MDL schema reference
This page documents every YAML artifact in a Wren project — wren_project.yml, models, relationships, views, cubes, and instructions.md — with the full field surface for each.
For the conceptual framing of MDL, see What does MDL do for the agent?. For the project lifecycle commands, see Manage project. For the canonical YAML compilation flow, run
wren context buildafter editing.
Project structure
my_project/
├── wren_project.yml # project metadata
├── models/
│ ├── orders/
│ │ └── metadata.yml # table_reference mode (physical table)
│ ├── customers/
│ │ └── metadata.yml
│ └── revenue_summary/
│ ├── metadata.yml # ref_sql mode (SQL-defined model)
│ └── ref_sql.sql # SQL in separate file (optional)
├── views/
│ ├── monthly_revenue/
│ │ ├── metadata.yml
│ │ └── sql.yml # statement in separate file (optional)
│ └── top_customers/
│ └── metadata.yml # statement inline
├── cubes/
│ └── revenue/
│ └── metadata.yml
├── relationships.yml # all relationships
├── instructions.md # business and operational guidance for agents
├── queries.yml # curated NL-SQL pairs (optional)
├── .wren/ # runtime state (gitignored)
│ └── memory/ # LanceDB index files
└── target/
└── mdl.json # build output (gitignored)
YAML files use snake_case field names.
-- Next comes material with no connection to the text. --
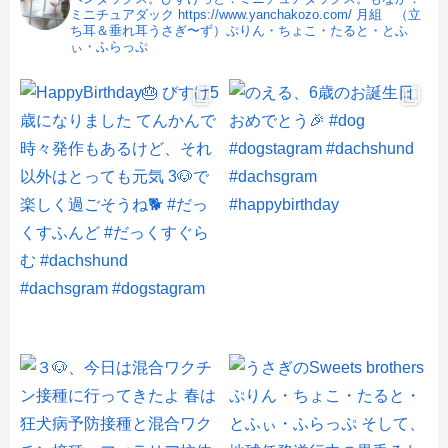
ミニチュアダック
https://www.yanchakozo.com/
月組 （立
ち耳＆垂れ耳うさぎ〜ず）ぷりん・ちょこ・たると・とふ
ぃ・ふらっぷ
The compiled target/mdl.json uses camelCase — the wire format expected by the engine.
wren_project.yml
schema_version: 3
name: my_project
version: "1.0"
catalog: wren
schema: public
data_source: postgres
profile: my-pg
| Field | Type | Required | Description |
|---|---|---|---|
schema_version | int | yes | Directory layout version. 2 = folder-per-entity, 3 = adds dialect field support (current). Owned by the CLI — bump with wren context upgrade. |
name | string | yes | Project identifier. |
version | string | no | User-defined project version (free-form, no parsing effect). |
catalog | string | no | Wren AI namespace — not your database catalog. Defaults to wren. |
schema | string | no | Wren AI namespace — not your database schema. Defaults to public. |
data_source | string | no | Data source type (postgres, bigquery, snowflake, ...). Set by wren context set-profile. |
profile | string | no | The bound connection profile name. Set by wren context set-profile. |
Two levels of
catalogandschema. The same field names appear in two places with completely different meanings. The project-level fields are Wren AI's internal namespace; the model-leveltable_reference.catalogandtable_reference.schemapoint at the underlying database location.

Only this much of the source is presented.